Thursday, April 19, 2018

My Lady's Choosing

This was a fun freaking read. This is an adult choose your own adventure for women. You get to play as a penniless heroine who must choose between a sexy kilted Scotsman, a sultry brooding widower, and an infuriatingly handsome noble; trouble and adventure are around every corner. Where will your path take you? It's laugh out loud funny and full of super steamy scenes (if you play it right you can sleep with all the eligible men!). Inventive and fun, I hope they make more interactive novels for adults, but honestly this is a great start. I didn't try to find every possible ending, but I did play it through four times with equally raunchy results. Nostalgic and hilarious!


This book seemed an awful lot like "The Night Circus" but for young adults. It wasn't bad, but it didn't quite tickle my fancy. It was a little too fanciful, over the top, and nonsensical. Nothing quite added up. What was part of the "game?" What was magic? What was death? What's the point? Caravel is basically a magical 5 day event where participants are invited to solve the game or riddle to win a wish. It's invite only, there are no rules, and participants don't know what's real or not. When Scarlet gets invitations in the mail she's excited, but knows there is no way she can go. She's due to marry a man she's never meet in two weeks, plus their father will NEVER let her and her sister leave the island. But then her younger reckless sister, Donatella, won't take no for an answer and whisks them off the island with the aid of a young sailor. When they arrive at Caraval, Donatella mysteriously disappears and Scarlet must solve the game to save her sister. The only trouble is, she has no idea how to play. Whimsical and unique. I don't know if I like it enough to continue with the series though.

Wednesday, April 18, 2018

Two Girls Down

Pretty solid thriller, kept me guessing until the end. My only major beef with it, is that you have a hard time telling who is the narrator. It switches constantly; mainly between Vega and Cap (two private investigators), sometimes the mother, and sometimes it inexplicably switches to third person. It was a little odd to say the least. The two private investigators are trying to find two little girls who were abducted out of a parking lot. For Alice Vega, finding missing children is her specialty (although more often than not they're dead by the time she finds them); she flies out from California to help assist in the investigation. Cap on the other-hand, is a local. He used to work with the cops but after a scandal that resulted in a man overdosing and dying in his cell, he resigned and has been working as a private investigator; catching cheating husbands and skips. When Vega enlists him to help with the missing girls, he isn't thrilled, but quickly he gets back into his element and they start putting pieces together and start catching leads that the police aren't. Are the girls alive? Why would anyone abduct them? Are there more missing girls? Overall it was a fast paced read.

Monday, April 16, 2018

Tales of India

Not only was this a fun read; it was lavishly illustrated and bound, making it a truly gorgeous book. It's colorful, contains a beautiful purple ribbon as a bookmark, and has sixteen traditional folktales from India. Not just from one culture, tales included are Bengal, Punjab, and Tamil Nadu. They are all interspersed into three sections: animal tales, outwitting and outwitted, and life and death. They vary in length, but all are fascinating and completely new to me. A wonderful collection to diversify your library and educate readers on Indian folktales. All the stories contained were completely new to me and entrancing, a wonderful collection!
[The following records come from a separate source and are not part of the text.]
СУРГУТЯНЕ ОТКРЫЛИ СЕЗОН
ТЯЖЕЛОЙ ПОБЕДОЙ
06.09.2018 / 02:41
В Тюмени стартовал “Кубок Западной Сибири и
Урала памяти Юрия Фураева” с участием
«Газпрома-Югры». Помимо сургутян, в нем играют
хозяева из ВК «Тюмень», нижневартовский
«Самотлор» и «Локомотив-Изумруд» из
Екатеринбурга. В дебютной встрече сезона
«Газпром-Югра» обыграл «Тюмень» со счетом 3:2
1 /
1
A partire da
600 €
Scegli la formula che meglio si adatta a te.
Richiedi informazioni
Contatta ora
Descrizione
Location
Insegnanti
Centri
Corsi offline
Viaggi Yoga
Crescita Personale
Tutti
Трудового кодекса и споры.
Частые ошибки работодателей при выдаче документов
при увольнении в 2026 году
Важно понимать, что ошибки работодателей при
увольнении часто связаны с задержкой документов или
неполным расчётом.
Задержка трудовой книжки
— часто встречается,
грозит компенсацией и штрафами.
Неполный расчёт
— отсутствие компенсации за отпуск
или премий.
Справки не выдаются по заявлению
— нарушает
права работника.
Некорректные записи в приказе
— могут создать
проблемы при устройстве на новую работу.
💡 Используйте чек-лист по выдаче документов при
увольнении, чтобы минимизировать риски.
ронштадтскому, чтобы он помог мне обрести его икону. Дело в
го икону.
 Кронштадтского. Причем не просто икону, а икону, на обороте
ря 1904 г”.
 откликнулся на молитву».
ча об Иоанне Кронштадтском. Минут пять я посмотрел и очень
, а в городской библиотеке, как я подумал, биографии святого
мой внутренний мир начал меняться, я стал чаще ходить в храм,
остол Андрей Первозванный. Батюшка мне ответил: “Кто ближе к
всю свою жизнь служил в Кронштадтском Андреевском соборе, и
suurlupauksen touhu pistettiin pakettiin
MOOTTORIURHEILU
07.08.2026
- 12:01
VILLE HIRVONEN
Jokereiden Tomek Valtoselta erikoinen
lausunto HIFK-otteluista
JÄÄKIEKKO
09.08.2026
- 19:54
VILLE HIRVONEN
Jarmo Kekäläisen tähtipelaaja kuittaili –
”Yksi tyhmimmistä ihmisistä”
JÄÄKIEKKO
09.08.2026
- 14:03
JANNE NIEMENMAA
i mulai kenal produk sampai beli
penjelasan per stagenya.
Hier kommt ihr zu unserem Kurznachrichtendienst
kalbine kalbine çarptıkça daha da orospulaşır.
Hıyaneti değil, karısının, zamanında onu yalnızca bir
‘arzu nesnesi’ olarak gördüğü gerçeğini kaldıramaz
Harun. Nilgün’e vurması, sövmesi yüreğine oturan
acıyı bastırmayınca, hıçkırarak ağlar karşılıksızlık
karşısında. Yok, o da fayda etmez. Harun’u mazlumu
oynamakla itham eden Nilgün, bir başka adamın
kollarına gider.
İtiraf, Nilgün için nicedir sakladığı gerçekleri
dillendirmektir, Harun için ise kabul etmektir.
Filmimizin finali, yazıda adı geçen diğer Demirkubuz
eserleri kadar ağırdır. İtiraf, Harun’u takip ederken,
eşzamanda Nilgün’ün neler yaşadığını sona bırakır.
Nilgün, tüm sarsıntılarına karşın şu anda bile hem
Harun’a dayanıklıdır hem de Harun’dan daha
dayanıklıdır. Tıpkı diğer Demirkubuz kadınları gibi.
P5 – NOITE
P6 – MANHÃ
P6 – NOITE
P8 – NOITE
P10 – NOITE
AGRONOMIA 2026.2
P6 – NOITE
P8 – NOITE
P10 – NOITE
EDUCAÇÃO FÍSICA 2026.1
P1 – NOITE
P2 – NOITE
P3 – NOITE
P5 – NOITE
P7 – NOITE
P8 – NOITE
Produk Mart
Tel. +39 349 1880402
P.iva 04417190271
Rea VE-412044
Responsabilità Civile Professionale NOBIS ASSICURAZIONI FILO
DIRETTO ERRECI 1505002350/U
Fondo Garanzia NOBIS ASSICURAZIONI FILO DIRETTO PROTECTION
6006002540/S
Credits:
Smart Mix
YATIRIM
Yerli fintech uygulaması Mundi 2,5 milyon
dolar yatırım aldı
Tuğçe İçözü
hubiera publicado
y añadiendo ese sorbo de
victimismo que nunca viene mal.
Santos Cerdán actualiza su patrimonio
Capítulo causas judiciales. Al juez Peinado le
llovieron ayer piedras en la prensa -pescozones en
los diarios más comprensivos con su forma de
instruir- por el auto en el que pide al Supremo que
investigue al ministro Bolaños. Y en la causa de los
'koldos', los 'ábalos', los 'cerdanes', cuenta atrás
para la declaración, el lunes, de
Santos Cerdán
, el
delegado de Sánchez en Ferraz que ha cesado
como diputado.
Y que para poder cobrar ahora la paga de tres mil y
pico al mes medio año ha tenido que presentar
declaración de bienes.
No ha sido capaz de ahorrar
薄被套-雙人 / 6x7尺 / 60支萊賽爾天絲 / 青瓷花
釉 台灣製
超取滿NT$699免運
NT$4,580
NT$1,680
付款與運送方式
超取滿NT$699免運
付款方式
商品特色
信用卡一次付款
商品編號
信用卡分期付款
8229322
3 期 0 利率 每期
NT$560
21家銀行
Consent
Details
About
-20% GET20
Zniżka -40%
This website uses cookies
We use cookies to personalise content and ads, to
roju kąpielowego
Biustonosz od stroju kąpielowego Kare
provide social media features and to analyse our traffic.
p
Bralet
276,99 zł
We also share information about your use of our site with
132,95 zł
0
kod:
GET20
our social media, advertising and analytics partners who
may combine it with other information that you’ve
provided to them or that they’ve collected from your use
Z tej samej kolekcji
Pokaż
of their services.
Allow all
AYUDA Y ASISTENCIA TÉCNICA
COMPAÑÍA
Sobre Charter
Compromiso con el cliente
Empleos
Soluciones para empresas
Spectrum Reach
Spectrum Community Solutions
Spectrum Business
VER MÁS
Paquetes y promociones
Deadpool: Isn't It Bromantic?

I love that rapport between Spiderman and Deadpool, it's funny, relevant, and highly inappropriate irreverent; the best kind of fun! Deadpool is secretly obsessed with Spiderman and keeps tagging along even though he's not wanted. He uses his time schmoozing up to Spiderman and trying to find out more about his boss, Peter Parker. Deadpool has received a hit on Peter Parker and keeps wondering how such a good guy like Spiderman could work for an evil guy like Peter Parker. Laugh out loud funny and ridiculous; this is a fun read and a promising start to a series. I can't wait to continue with the rest of the series.